Rogen was next on the carpet. The feisty 19-year-old-reporter next to me asked questions I could never top.
If there was an Apocalypse and Rogen was in the house alone with his wife (actress-screenwriter Lauren Miller), what kind of moves would he put on her?
“That’s a good question,” Rogen laughed. “I’d probably have to try something crazy. I’d jump off the house onto her, something like that, off the top rope. Yeah, that would be my big move,” he laughed.
And did he have any parental advice for Kim Kardashian, the young reporter asked.
“I guess it’s too late to say don’t have a baby,” Rogen chuckled, “but that would be my advice.”
[slideshow_deploy id=’46306′]
Those questions were a hard act to follow, but I barreled away. What was the biggest challenge in directing his friends?
“Giving them personally uncomfortable directions maybe, but they were all game to do it,” he said. “I think it’s making sure that I wasn’t too inside and that everyone would think it was funny and would relate to it, even though it was about us.”
Were there any unexpected moments during filming?

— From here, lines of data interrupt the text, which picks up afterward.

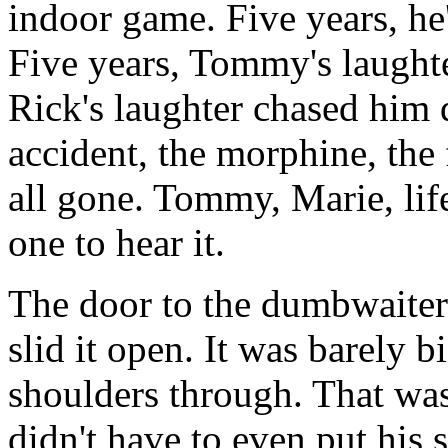
indoor game. Five years, 
Five years, Tommy's laught
Rick's laughter chased him
accident, the morphine, the f
all gone. Tommy, Marie, lif
one to hear it.
The door to the dumbwaiter 
slid it open. It was barely b
shoulders through. That was
didn't have to even put his 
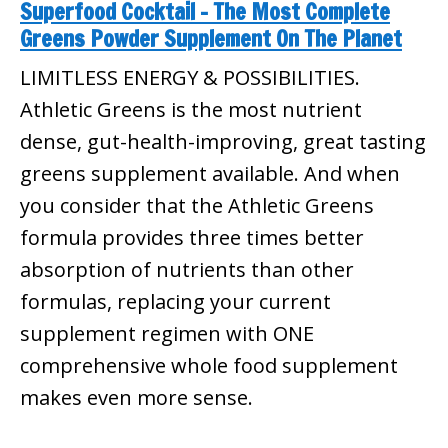
Superfood Cocktail – The Most Complete
Greens Powder Supplement On The Planet
LIMITLESS ENERGY & POSSIBILITIES.
Athletic Greens is the most nutrient
dense, gut-health-improving, great tasting
greens supplement available. And when
you consider that the Athletic Greens
formula provides three times better
absorption of nutrients than other
formulas, replacing your current
supplement regimen with ONE
comprehensive whole food supplement
makes even more sense.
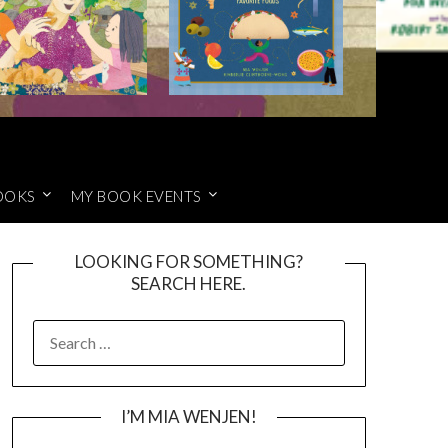
OOKS
MY BOOK EVENTS
LOOKING FOR SOMETHING?
SEARCH HERE.
SEARCH
FOR:
I’M MIA WENJEN!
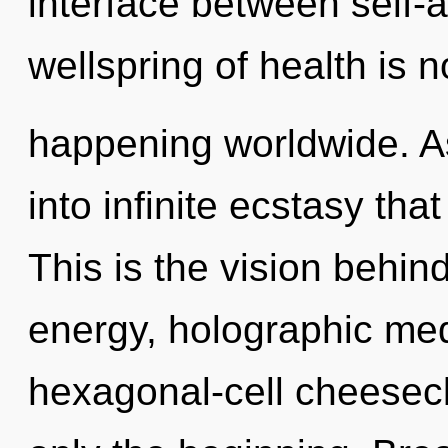
interface between self-
wellspring of health is 
happening worldwide. As
into infinite ecstasy th
This is the vision behi
energy, holographic med
hexagonal-cell cheesecl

“Oh man! There was a lot, but I think I was just overall shocked by how hard people would go at themselves, in general, and what we got a lot of these people to do is pretty ridiculous,” he laughed.
Could he give me an example?
“Michael Cera does a lot of cocaine in this movie, so that was fun to watch,” Rogen laughed in his famous low decibel honk that sounds like “HA, HA, HA.”
The amazing after party was at the new hot spot The General in the Bowery. The event was hosted by Fiji Water, Svedka cocktails and Dark Horse wine. Many guests sipped from Fiji bottles with straws. Ed Norton in a baseball cap was hunkered at the bar, and other guests included Judah Friedlander, Megan Hilty, Gabourey Sidibe, Goldberg and Rogen.
“This Is The End” opens in theaters nationwide on June 12, 2013. It’s rated R for crude and sexual content throughout, brief graphic nudity, pervasive language, drug use and some violence.